Windows does not allow an x86 process to load an x64 DLL and vice versa. This is an inherent limit of Windows.
I'm assuming you're talking about NET Framework here. If you're using NET 6+ then things are little different.
You're using the term "Win32 assembly" here but is this actually a .NET assembly that was not created using the AnyCPU platform? Outside executables that should be rare unless the assembly loads a native binary. If you are working with a .NET assembly that was compiled for x86/x64 then you'll have to dynamically load the assembly at runtime. Unless you go all in on reflection then you'll need to have a set of wrapper types (likely interfaces) that the dynamically loaded types are callable through. For example supposed the assembly has an Engine class, it would need to implement an interface that resides in a third assembly that you can load that is not platform-specific. This is the common assembly. Your app would load this assembly normally and use only the types defined in it. At runtime you would need to use AppDomain.Load or LoadFile
to load the assembly from the appropriate subdirectory that you have the platform-specific binary stored in. Once the assembly is loaded you'll need to create instances of the types using this assembly. A set of wrapper types would likely make the most sense here.
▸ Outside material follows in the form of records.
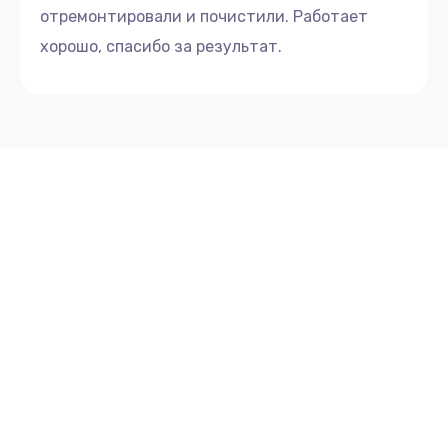
отремонтировали и почистили. Работает
хорошо, спасибо за результат.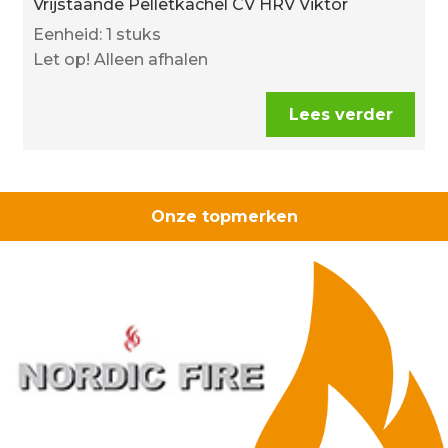
Vrijstaande Pelletkachel CV HRV Viktor
Eenheid: 1 stuks
Let op! Alleen afhalen
Lees verder
Onze topmerken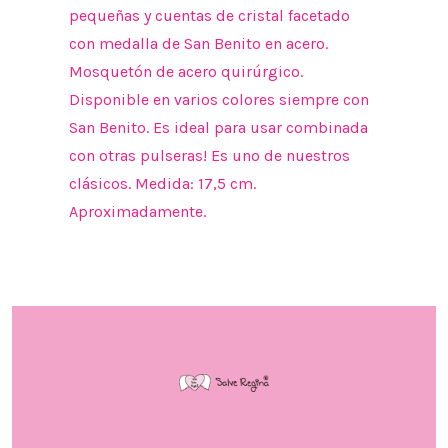
pequeñas y cuentas de cristal facetado
con medalla de San Benito en acero.
Mosquetón de acero quirúrgico.
Disponible en varios colores siempre con
San Benito. Es ideal para usar combinada
con otras pulseras! Es uno de nuestros
clásicos. Medida: 17,5 cm.
Aproximadamente.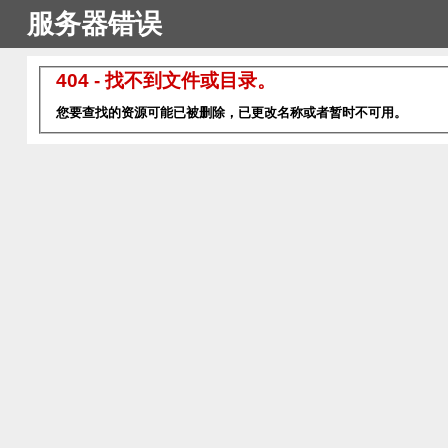
服务器错误
404 - 找不到文件或目录。
您要查找的资源可能已被删除，已更改名称或者暂时不可用。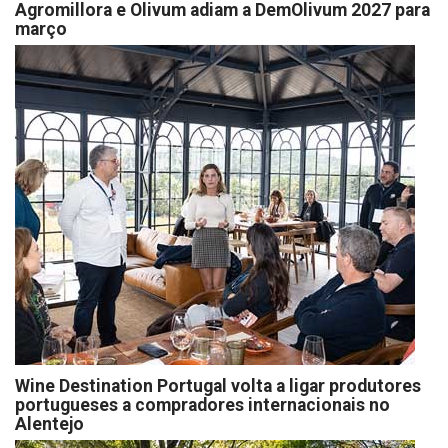
Agromillora e Olivum adiam a DemOlivum 2027 para
março
Wine Destination Portugal volta a ligar produtores
portugueses a compradores internacionais no
Alentejo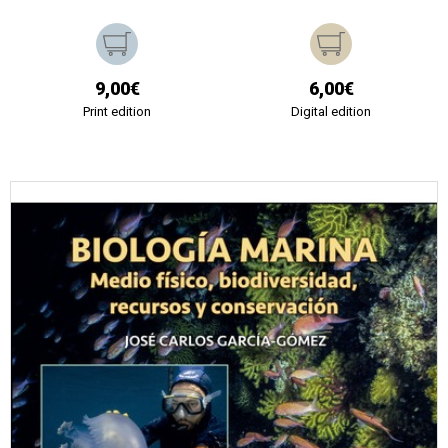
9,00€
6,00€
Print edition
Digital edition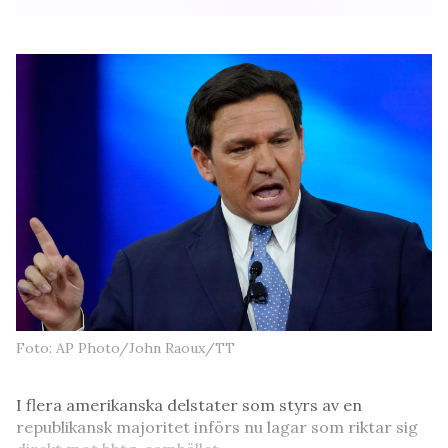
Foto: AP Photo/John Raoux/TT
I flera amerikanska delstater som styrs av en
republikansk majoritet införs nu lagar som riktar sig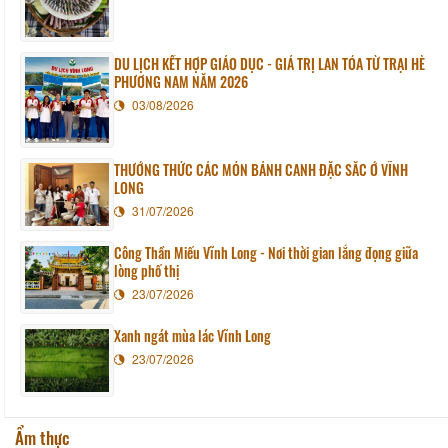
DU LỊCH KẾT HỢP GIÁO DỤC - GIÁ TRỊ LAN TỎA TỪ TRẠI HÈ
PHƯƠNG NAM NĂM 2026
03/08/2026
THƯỞNG THỨC CÁC MÓN BÁNH CANH ĐẶC SẮC Ở VĨNH
LONG
31/07/2026
Công Thần Miếu Vĩnh Long - Nơi thời gian lắng đọng giữa
lòng phố thị
23/07/2026
Xanh ngát mùa lác Vĩnh Long
23/07/2026
Ẩm thực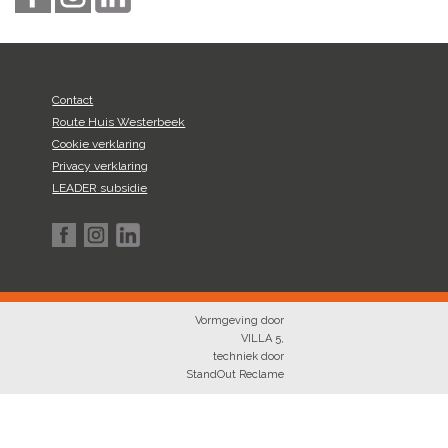
Contact
Route Huis Westerbeek
Cookie verklaring
Privacy verklaring
LEADER subsidie
Vormgeving door
VILLA 5
,
techniek door
StandOut Reclame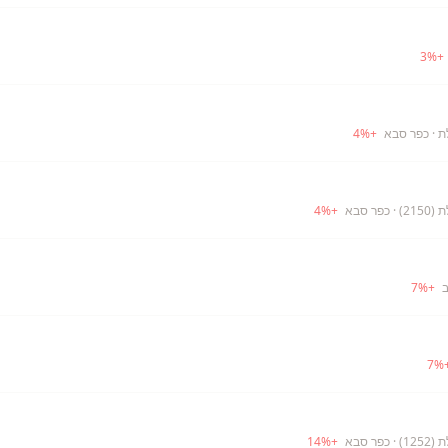
3
%
+
ת
· כפר סבא
+
%
4
21)
· כפר סבא
+
%
4
ב
+
%
7
7
%
12)
· כפר סבא
+
%
14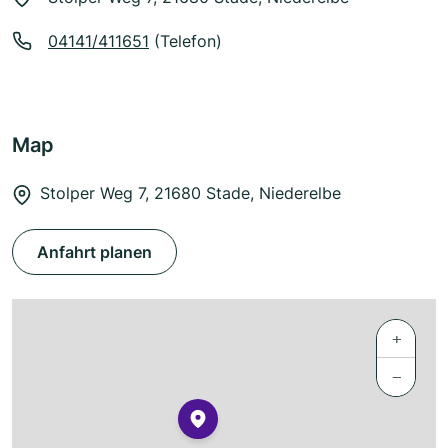
04141/411651
(Telefon)
Map
Stolper Weg 7, 21680 Stade, Niederelbe
Anfahrt planen
+
−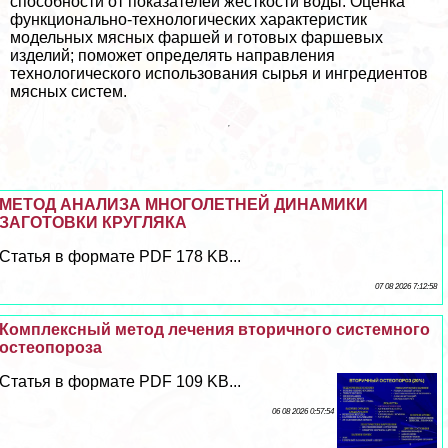
способности от показателей жесткости воды. Оценка
функционально-технологических хаpaктеристик
модельных мясных фаршей и готовых фаршевых
изделий; поможет определять направления
технологического использования сырья и ингредиентов
мясных систем.
МЕТОД АНАЛИЗА МНОГОЛЕТНЕЙ ДИНАМИКИ
ЗАГОТОВКИ КРУГЛЯКА
Статья в формате PDF 178 KB...
07 08 2026 7:12:58
Комплексный метод лечения вторичного системного
остеопороза
Статья в формате PDF 109 KB...
06 08 2026 0:57:54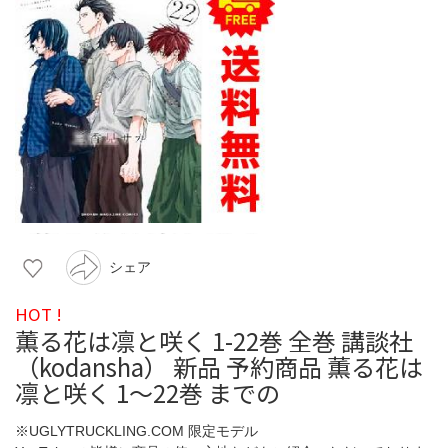
シェア
HOT !
薫る花は凛と咲く 1-22巻 全巻 講談社
（kodansha） 新品 予約商品 薫る花は
凛と咲く 1〜22巻 までの
※UGLYTRUCKLING.COM 限定モデル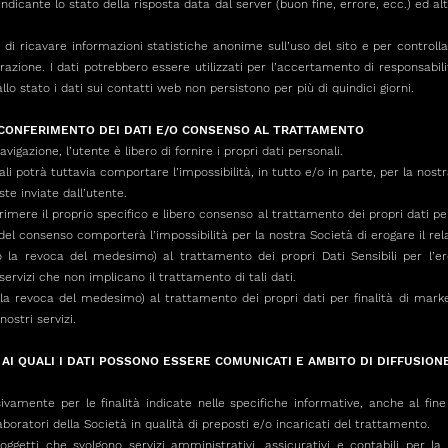
ndicante lo stato della risposta data dal server (buon fine, errore, ecc.) ed al
ne di ricavare informazioni statistiche anonime sull’uso del sito e per contro
ione. I dati potrebbero essere utilizzati per l’accertamento di responsabilità
llo stato i dati sui contatti web non persistono per più di quindici giorni.
CONFERIMENTO DEI DATI E/O CONSENSO AL TRATTAMENTO
vigazione, l’utente è libero di fornire i propri dati personali.
 potrà tuttavia comportare l’impossibilità, in tutto e/o in parte, per la nostra 
ste inviate dall’utente.
esprimere il proprio specifico e libero consenso al trattamento dei propri dati pe
del consenso comporterà l’impossibilità per la nostra Società di erogare il rela
la revoca del medesimo) al trattamento dei propri Dati Sensibili per l’ero
 servizi che non implicano il trattamento di tali dati.
a revoca del medesimo) al trattamento dei propri dati per finalità di mark
ostri servizi.
AI QUALI I DATI POSSONO ESSERE COMUNICATI E AMBITO DI DIFFUSION
vamente per le finalità indicate nelle specifiche informative, anche al fine
boratori della Società in qualità di preposti e/o incaricati del trattamento.
ggetti che svolgono servizi amministrativi, assicurativi e contabili per la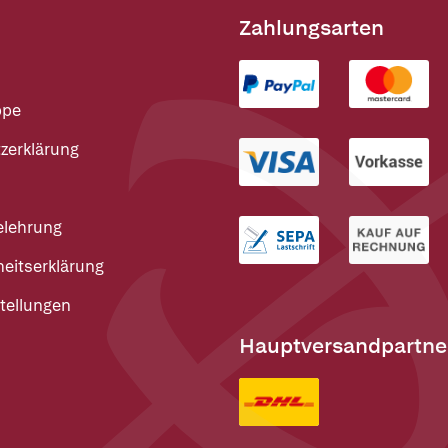
Zahlungsarten
ppe
zerklärung
elehrung
heitserklärung
tellungen
Hauptversandpartne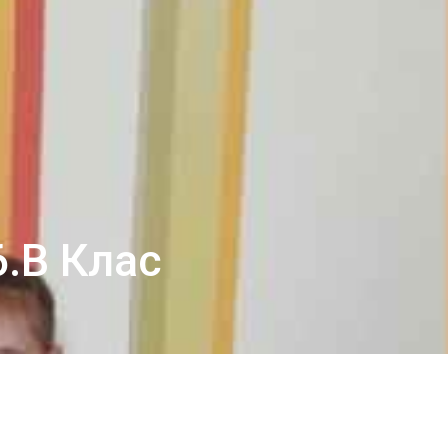
6.в Клас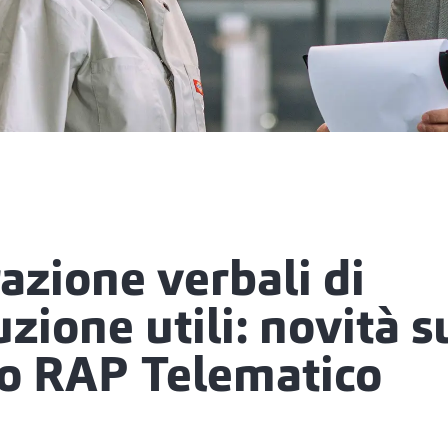
azione verbali di
uzione utili: novità s
o RAP Telematico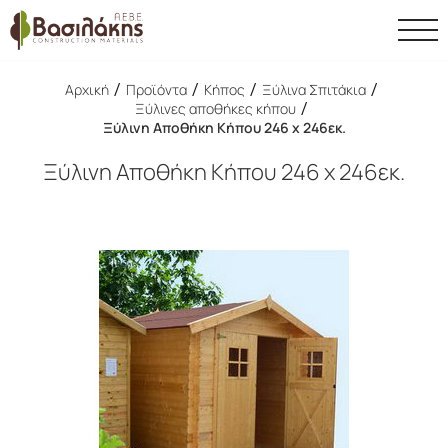
/
/
/
/
Αρχική
Προϊόντα
Κήπος
Ξύλινα Σπιτάκια
/
Ξύλινες αποθήκες κήπου
Ξύλινη Αποθήκη Κήπου 246 x 246εκ.
Ξύλινη Αποθήκη Κήπου 246 x 246εκ.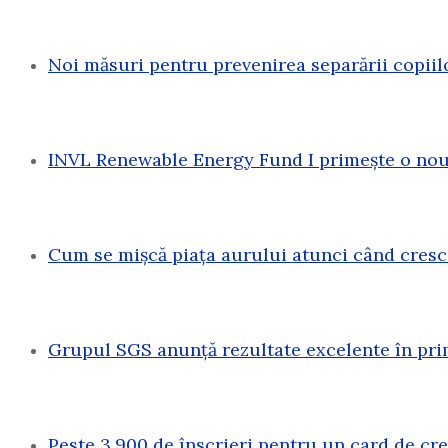
Noi măsuri pentru prevenirea separării copiil
INVL Renewable Energy Fund I primește o nouă
Cum se mișcă piața aurului atunci când cresc
Grupul SGS anunță rezultate excelente în pri
Peste 3.900 de înscrieri pentru un card de c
If you are instead referring to a standard Win32 DLL created in something like C or C++ then you're limited to calling functions but it is probably going to be easier. You'll use DllImport to mark the functions that you need to load. Since this is a deferred call, when your application starts identify the platform you need and copy the appropriate binary into the search path so your app will find it when it is loaded. Note that if you are using NET 6+ then you can use a custom DllImportResolver to load the native DLL outside the normal search path.